Data supplied:
--- START ---
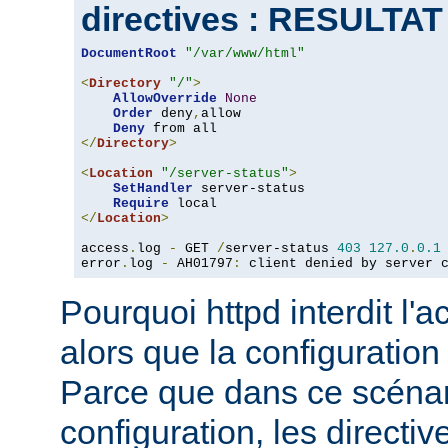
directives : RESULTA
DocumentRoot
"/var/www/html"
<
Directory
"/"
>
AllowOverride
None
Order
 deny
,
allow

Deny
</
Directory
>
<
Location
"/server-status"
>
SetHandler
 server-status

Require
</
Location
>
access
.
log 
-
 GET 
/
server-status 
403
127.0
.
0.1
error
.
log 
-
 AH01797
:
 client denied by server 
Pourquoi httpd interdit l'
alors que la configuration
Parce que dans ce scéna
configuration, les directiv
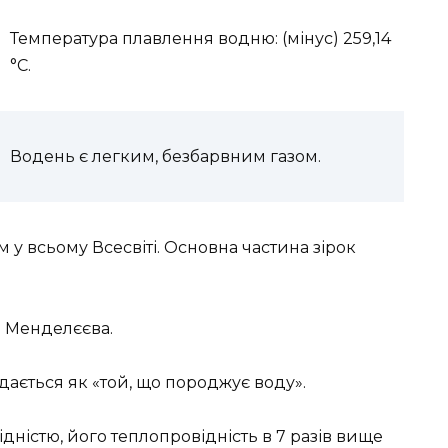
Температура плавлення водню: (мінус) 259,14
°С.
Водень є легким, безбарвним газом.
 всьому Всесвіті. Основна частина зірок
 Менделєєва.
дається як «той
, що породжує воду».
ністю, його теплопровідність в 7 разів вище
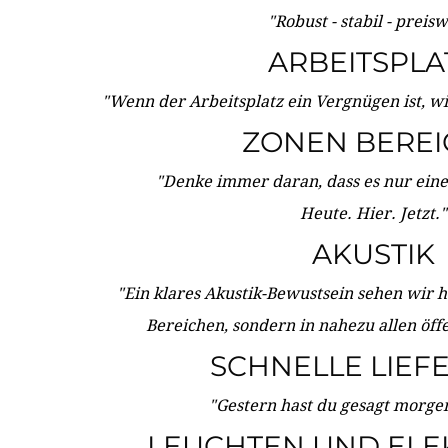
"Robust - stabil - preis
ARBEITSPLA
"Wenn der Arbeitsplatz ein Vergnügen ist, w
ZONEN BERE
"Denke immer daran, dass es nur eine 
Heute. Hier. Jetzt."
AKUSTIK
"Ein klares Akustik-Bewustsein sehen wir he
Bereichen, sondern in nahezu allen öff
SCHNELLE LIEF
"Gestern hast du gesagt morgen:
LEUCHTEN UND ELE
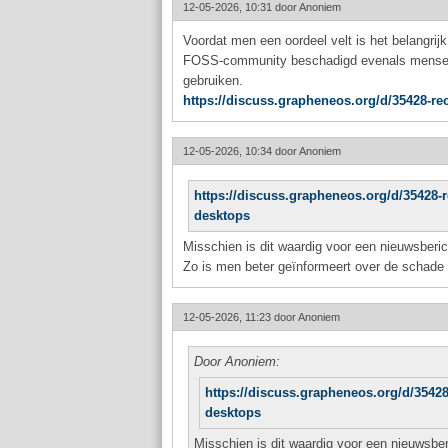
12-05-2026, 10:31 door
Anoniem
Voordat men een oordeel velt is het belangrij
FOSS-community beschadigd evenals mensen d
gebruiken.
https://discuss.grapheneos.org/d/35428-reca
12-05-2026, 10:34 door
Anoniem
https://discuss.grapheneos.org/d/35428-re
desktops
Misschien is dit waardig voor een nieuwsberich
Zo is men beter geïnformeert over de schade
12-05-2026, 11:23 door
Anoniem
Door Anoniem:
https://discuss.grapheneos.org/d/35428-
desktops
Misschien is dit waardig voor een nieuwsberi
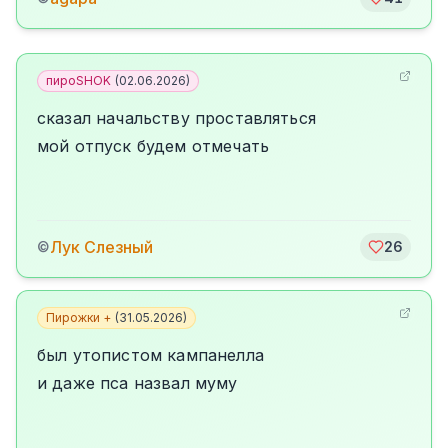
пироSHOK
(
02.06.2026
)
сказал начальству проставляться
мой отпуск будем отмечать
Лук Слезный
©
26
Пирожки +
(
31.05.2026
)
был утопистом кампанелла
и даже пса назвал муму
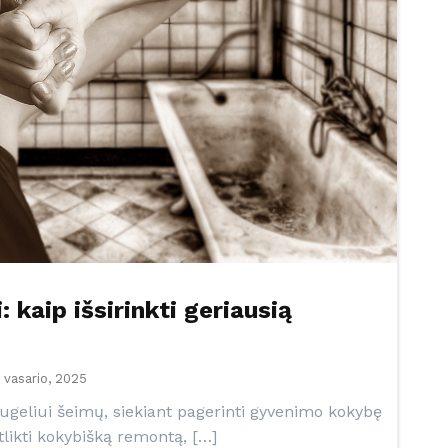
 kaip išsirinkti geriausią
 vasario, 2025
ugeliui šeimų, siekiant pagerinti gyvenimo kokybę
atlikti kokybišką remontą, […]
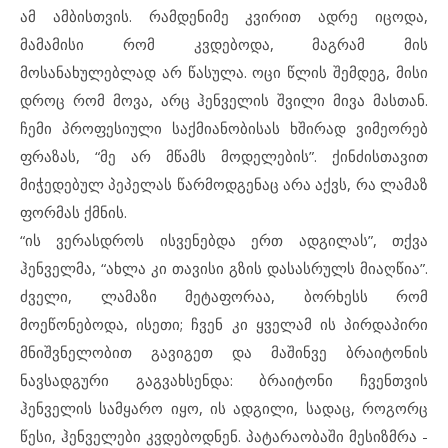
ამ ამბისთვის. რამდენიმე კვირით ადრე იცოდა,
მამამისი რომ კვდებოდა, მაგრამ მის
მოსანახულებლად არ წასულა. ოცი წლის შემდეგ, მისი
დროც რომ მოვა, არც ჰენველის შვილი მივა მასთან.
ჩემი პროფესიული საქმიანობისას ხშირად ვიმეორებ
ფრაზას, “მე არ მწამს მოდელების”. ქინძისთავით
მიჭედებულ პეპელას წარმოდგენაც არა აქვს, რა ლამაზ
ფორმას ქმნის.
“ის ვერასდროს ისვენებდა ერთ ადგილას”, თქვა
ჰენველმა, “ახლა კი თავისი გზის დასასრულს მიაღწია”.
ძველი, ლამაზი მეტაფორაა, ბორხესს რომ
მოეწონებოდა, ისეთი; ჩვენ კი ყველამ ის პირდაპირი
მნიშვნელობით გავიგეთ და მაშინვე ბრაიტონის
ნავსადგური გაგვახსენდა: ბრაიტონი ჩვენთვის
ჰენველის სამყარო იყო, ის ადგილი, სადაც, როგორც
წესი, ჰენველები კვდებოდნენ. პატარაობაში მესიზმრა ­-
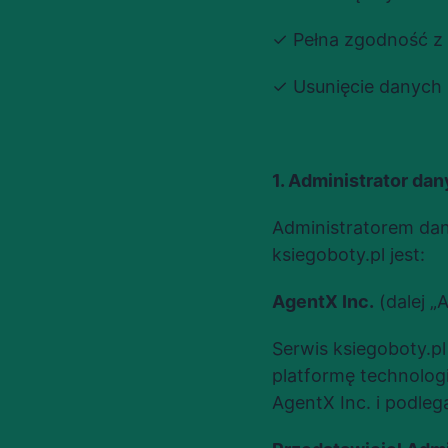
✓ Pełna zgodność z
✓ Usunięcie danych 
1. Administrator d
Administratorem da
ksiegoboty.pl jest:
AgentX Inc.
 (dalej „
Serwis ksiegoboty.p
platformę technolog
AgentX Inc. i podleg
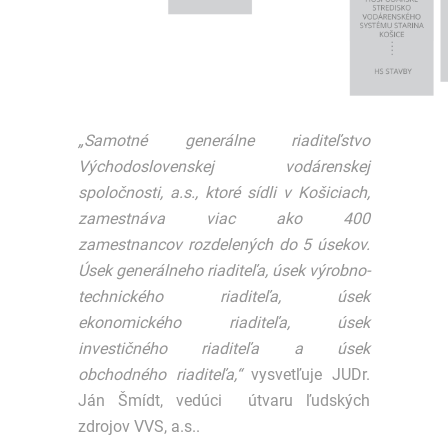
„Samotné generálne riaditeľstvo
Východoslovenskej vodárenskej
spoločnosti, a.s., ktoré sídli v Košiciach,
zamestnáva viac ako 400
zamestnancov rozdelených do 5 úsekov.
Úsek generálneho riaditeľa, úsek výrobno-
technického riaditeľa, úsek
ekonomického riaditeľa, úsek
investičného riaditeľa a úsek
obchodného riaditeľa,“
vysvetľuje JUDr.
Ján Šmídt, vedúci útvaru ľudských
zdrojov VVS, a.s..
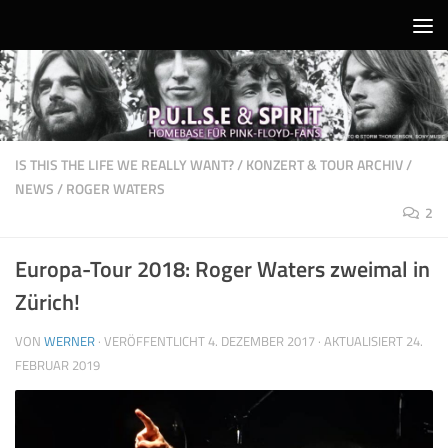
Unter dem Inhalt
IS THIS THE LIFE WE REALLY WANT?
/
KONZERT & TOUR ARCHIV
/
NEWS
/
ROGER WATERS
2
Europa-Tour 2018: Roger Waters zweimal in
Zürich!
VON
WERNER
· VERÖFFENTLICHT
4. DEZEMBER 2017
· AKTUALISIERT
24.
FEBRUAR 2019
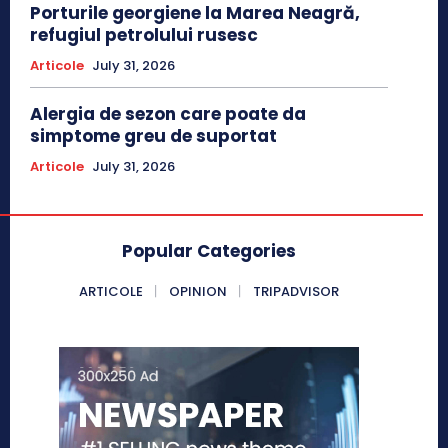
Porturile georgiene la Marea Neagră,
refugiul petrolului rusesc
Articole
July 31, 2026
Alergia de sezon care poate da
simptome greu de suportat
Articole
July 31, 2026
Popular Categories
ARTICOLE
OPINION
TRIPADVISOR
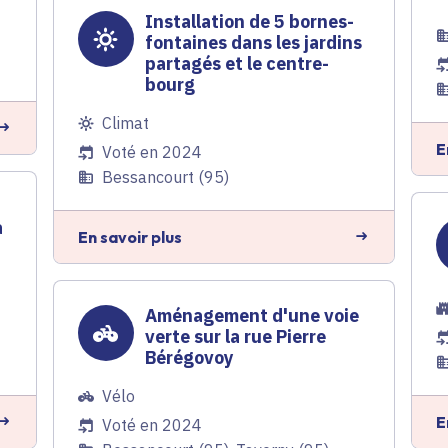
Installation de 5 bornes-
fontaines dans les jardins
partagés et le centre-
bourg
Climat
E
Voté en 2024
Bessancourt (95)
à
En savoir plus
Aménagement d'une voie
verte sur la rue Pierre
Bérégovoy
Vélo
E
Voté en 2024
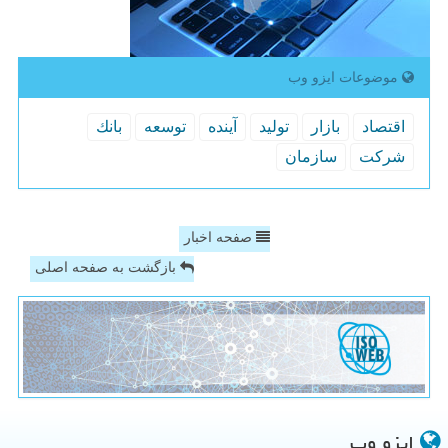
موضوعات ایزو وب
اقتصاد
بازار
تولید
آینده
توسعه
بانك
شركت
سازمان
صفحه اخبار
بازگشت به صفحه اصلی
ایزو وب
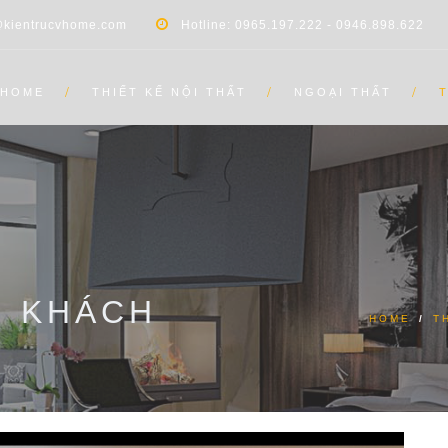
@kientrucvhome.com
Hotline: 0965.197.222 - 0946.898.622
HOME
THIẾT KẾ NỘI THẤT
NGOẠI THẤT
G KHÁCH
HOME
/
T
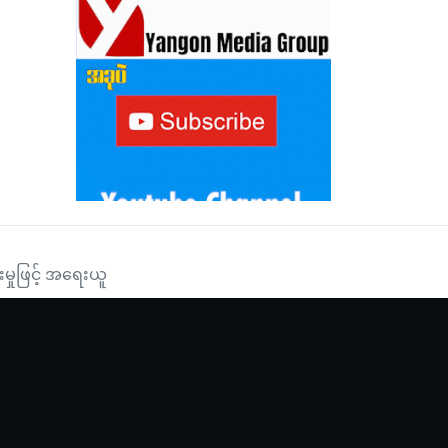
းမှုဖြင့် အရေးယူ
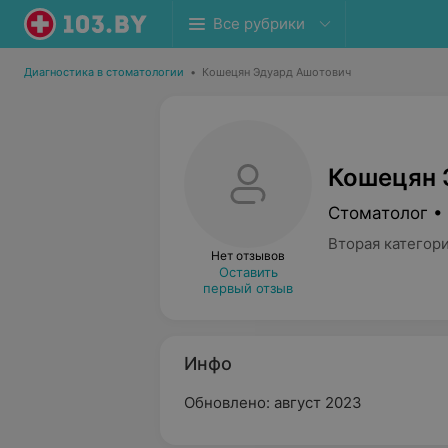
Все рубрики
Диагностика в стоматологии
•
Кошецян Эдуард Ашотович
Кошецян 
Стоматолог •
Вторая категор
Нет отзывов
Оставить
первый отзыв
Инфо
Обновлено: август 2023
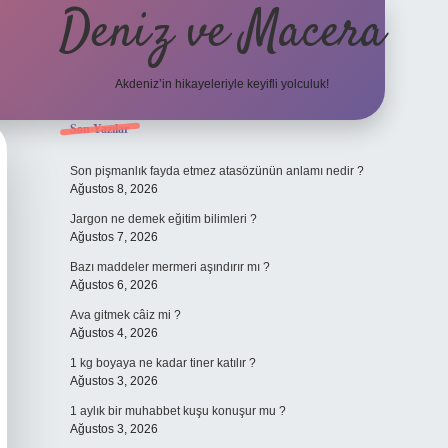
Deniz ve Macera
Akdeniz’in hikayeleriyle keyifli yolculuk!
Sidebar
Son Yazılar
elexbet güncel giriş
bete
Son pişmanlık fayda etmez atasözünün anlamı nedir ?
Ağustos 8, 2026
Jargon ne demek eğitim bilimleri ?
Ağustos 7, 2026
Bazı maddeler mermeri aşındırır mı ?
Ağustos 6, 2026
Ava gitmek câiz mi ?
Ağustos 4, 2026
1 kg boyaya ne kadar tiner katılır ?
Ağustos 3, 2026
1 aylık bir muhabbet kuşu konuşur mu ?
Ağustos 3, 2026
--- END ---
Above are the records. Copy word for word only their lines from the one holding "zamestnancov rozdelených do 5 úsekov." through the one holding "Unter dem Inhalt", both included, and skip the images.

zamestnancov rozdelených do 5 úsekov.
Úsek generálneho riaditeľa, úsek výrobno-
technického riaditeľa, úsek
ekonomického riaditeľa, úsek
investičného riaditeľa a úsek
obchodného riaditeľa,“
vysvetľuje JUDr.
Ján Šmídt, vedúci útvaru ľudských
zdrojov VVS, a.s..
Unter dem Inhalt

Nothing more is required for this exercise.